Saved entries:
======

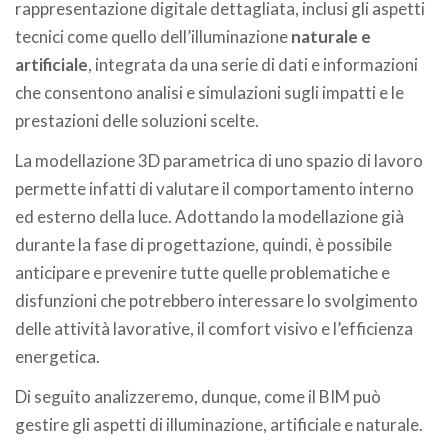
rappresentazione digitale dettagliata, inclusi gli aspetti
tecnici come quello dell’illuminazione
naturale e
artificiale
, integrata da una serie di dati e informazioni
che consentono analisi e simulazioni sugli impatti e le
prestazioni delle soluzioni scelte.
La modellazione 3D parametrica di uno spazio di lavoro
permette infatti di valutare il comportamento interno
ed esterno della luce. Adottando la modellazione già
durante la fase di progettazione, quindi, è possibile
anticipare e prevenire tutte quelle problematiche e
disfunzioni che potrebbero interessare lo svolgimento
delle attività lavorative, il comfort visivo e l’efficienza
energetica.
Di seguito analizzeremo, dunque, come il BIM può
gestire gli aspetti di illuminazione, artificiale e naturale.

======

• [TASK DESCRIPTION]
In the copy, each entry above must match exactly, and no picture may be carried over.

• [FINAL ANSWER]
rappresentazione digitale dettagliata, inclusi gli aspetti
tecnici come quello dell’illuminazione
naturale e
artificiale
, integrata da una serie di dati e informazioni
che consentono analisi e simulazioni sugli impatti e le
prestazioni delle soluzioni scelte.
La modellazione 3D parametrica di uno spazio di lavoro
permette infatti di valutare il comportamento interno
ed esterno della luce. Adottando la modellazione già
durante la fase di progettazione, quindi, è possibile
anticipare e prevenire tutte quelle problematiche e
disfunzioni che potrebbero interessare lo svolgimento
delle attività lavorative, il comfort visivo e l’efficienza
energetica.
Di seguito analizzeremo, dunque, come il BIM può
gestire gli aspetti di illuminazione, artificiale e naturale.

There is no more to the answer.